Intermittent claudication: treatment tactics of a practitioner


Causes

When it comes to vascular damage, we talk about primary (vascular) intermittent claudication. It has been established that in 80–90% of cases, the pathology occurs as a result of atherosclerotic damage to the peripheral arteries, that is, in fact, it is a symptom of atherosclerosis.

In other cases, the causes of the pathology are diabetic angiopathy and vascular damage of autoimmune origin.

Risk factors for developing PC:

  • hereditary predisposition;
  • inactive lifestyle;
  • obesity;
  • smoking;
  • excessive alcohol consumption;
  • hypercholesterolemia (high cholesterol in the blood);
  • hypertonic disease;
  • diabetes;
  • diseases of the immune system;
  • elderly age;
  • injuries.

A separate category is neurogenic intermittent claudication (or caudogenic) - a syndrome of spinal canal stenosis (pinched nerve roots), mainly in the lumbar region. Usually caused by degenerative changes in the spine and is diagnosed mainly in people over 50 years of age.

History of the development of ideas about KHOZANK

If we turn to history, we will notice that gangrene of the limb was known to doctors earlier than the disease leading to it. Intermittent arterial claudication in humans was described only a century and a half ago by the French neurologist Jean-Martin Charcot. It was he who in 1858 presented a description of the syndrome of intermittent claudication (claudicatio intermittens) [7].

However, intermittent lameness (or claudication, from the Latin claudicatio - “the effect of lameness”, claudus - “lame” [7]) was known to veterinarians long before Charcot, because similar cases of the disease were found in horses.
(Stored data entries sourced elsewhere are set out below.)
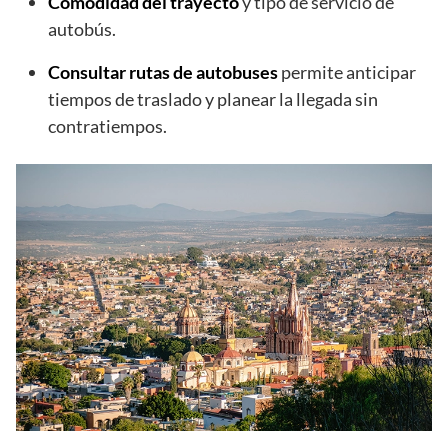
Comodidad del trayecto
y tipo de servicio de
autobús.
Consultar rutas de autobuses
permite anticipar
tiempos de traslado y planear la llegada sin
contratiempos.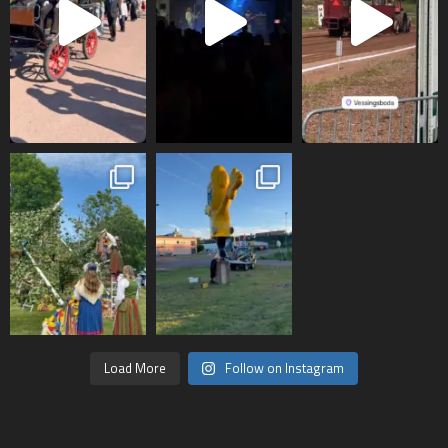
Load More
Follow on Instagram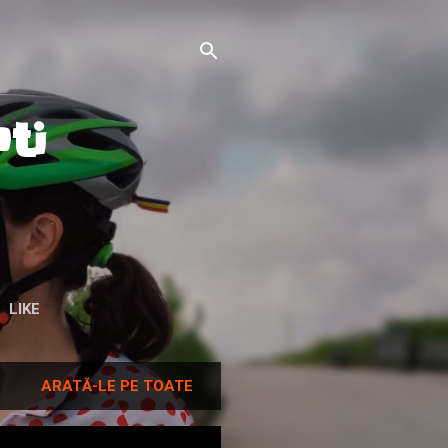
ti
LIKE
ARATĂ-LE PE TOATE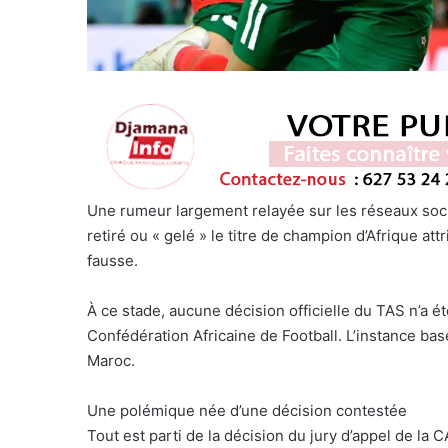
Une rumeur largement relayée sur les réseaux socia
retiré ou « gelé » le titre de champion d’Afrique at
fausse.
À ce stade, aucune décision officielle du TAS n’a é
Confédération Africaine de Football. L’instance bas
Maroc.
Une polémique née d’une décision contestée
Tout est parti de la décision du jury d’appel de la C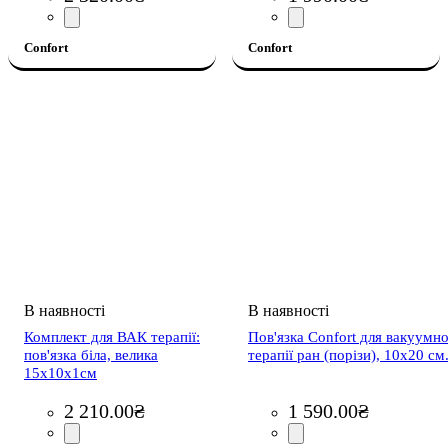
Confort
Confort
Комплект для ВАК терапії:
Пов'язка Confort для вакуумно
пов'язка біла, велика
терапії ран (порізи), 10x20 см
15х10х1см
2 210
.
00
₴
1 590
.
00
₴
According to Charcot, intermittent claudication syndrome was first described by French authors - veterinary student G. Bouley and, somewhat later, Goubeaux as a disease of horses. Thus, in 1831, Bouley presented a case of lameness in a horse without an understandable cause, healthy at rest and beginning to limp only when trotting. Later lameness affected both hind legs. J. Bouley performed a necropsy on the deceased horse and found: “... the aorta contains a fibrinous and floating clot, 4 to 5 inches long. The thigh muscles were pale, discolored, much firmer than in their natural state. The femoral artery was very dilated, filled with approximately 18 cm of fibrin clot, which completely closed the artery...” Based on this, Bouley explains the symptoms of lameness: “... when the animal was resting, the numerous anastomoses that existed were sufficient to maintain life. But as soon as the blood circulation accelerated when walking, these anastomoses ceased to supply a sufficient amount of blood...” [7]. In 1838, the German veterinarian Rademacher described the same case as J. Bouly, apparently unaware of his work. In 1846, A. Goubault of the Veterinary School of Alfort published data on 10 other cases and confirmed Boulley's interpretation.
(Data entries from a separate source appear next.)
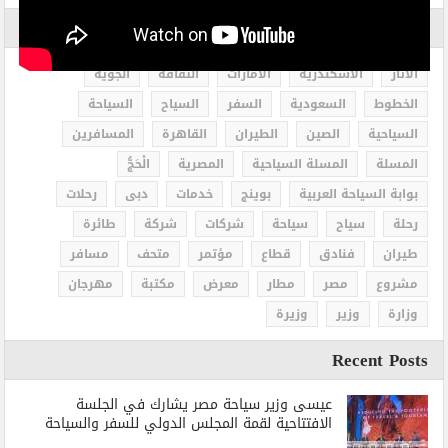
الاكثر بحثاً
الاثار
الاسكندرية
الامارات
الثقافة
الجوية
الخطوط
السعودية
السفر
السياح
السياحة
السياحية
الصين
الطيران
القاهرة
المسافرين
المسلة
المسلة السياحية
المصرية
الْحَجُّ
بوابة السياحة العربية
بوينج
خدمات
دبى
رحلات
رحلة
سياح
سياحة
شركات
شركة
طائرة
طيران
فنادق
قطاع
مؤتمر
متحف
مسافر
مشروع
مصر
مطار
معرض
مكتبة
مهرجان
وزارة
وزير
وزيرة
Recent Posts
عيسى وزير سياحة مصر يشارك في الجلسة
الافتتاحية لقمة المجلس الدولي للسفر والسياحة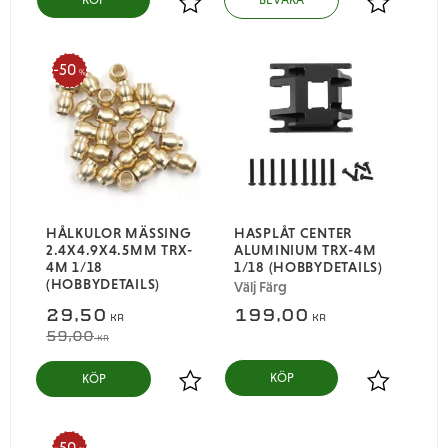
Lägg till i favoriter
Lägg till i
50
%
HÅLKULOR MÄSSING
HASPLÅT CENTER
2.4X4.9X4.5MM TRX-
ALUMINIUM TRX-4M
4M 1/18
1/18 (HOBBYDETAILS)
(HOBBYDETAILS)
Välj Färg
29,50
199,00
KR
KR
59,00
KR
KÖP
Lägg till i favoriter
Lägg till i
50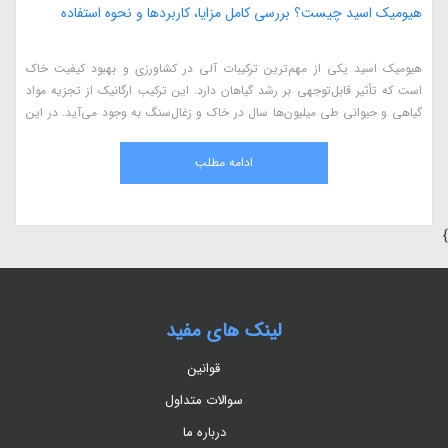
هیومیک اسید چیست؟ بررسی کامل مزایا، کاربردها و نحوه استفاده
هیومیک اسید یکی از مهم‌ترین ترکیبات آلی در کشاورزی و بهبود کیفیت خاک
است که تأثیر قابل‌توجهی بر رشد گیاهان دارد. این ترکیب ارگانیک از تجزیه مواد
گیاهی و حیوانی طی میلیون‌ها سال در خاک و زغال‌سنگ به وجود می‌آید. در این
مقاله، به بررسی کامل هیومیک اسید، مزایای آن در کشاورزی، نحوه استفاده، منابع
طبیعی و اثرات آن بر گیاهان می‌پردازیم.
ادامه مطلب
}
لینک های مفید
قوانین
سوالات متداول
درباره ما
Charcot in 1835 described a case of obliteration of the aorta in a 51-year-old woman (Barth, General Medical Archives) long before Leriche. Until the end of his life, Charcot insisted on using the term “intermittent claudication” and complained that he “did not meet a single doctor who would take into account my observations.” Sabourin completed his dissertation under the guidance of Charcot, noting that it was the doctors’ ignorance of the syndrome and the lack of examination of the pulsation of the arteries in the lower extremities during the interview of the patient that were the main reasons for the lack of observations (consideration of intermittent claudication of arterial origin, 5 cases, Paris, 1873) [7].
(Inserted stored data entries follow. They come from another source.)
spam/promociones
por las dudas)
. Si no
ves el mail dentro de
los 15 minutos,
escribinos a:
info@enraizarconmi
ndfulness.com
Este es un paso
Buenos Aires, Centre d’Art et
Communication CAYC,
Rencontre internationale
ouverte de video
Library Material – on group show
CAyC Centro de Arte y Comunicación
Subsequently, despite the data presented by Bouley and the observations of Charcot, Sabourin, Delaunay (1890), when discussing the pathogenesis of intermittent claudication, it was suggested that neurological lesions and vasospasm (Dutil, Lamy, 1893; Brissaud, 1899) play a more significant role in occurrence of symptoms. The theory of the occurrence of intermittent claudication and vasospasm was developed in the works of Leriche (1917) [7].

In 1952, the 1st Congress of the European Society of Cardiovascular Surgery was held in Strasbourg, where the problems of surgical treatment of lesions of the iliac artery of the lower extremities were discussed. It was determined that intermittent claudication is the second stage of the development of limb ischemia (there are only two stages - compensated and decompensated) [7].

Symptoms of intermittent claudication

The first sign of a disorder is pain of a different nature - dull, sharp, burning, throbbing, aching. Pain with intermittent claudication occurs during physical activity - during prolonged walking, climbing stairs, etc. Its localization depends on the location of the artery lesion; it can be the toes, feet, legs, thighs, buttocks. Pain and weakness in the legs force the patient to stop and take breaks to rest. Unpleasant symptoms subside and the person can continue to move.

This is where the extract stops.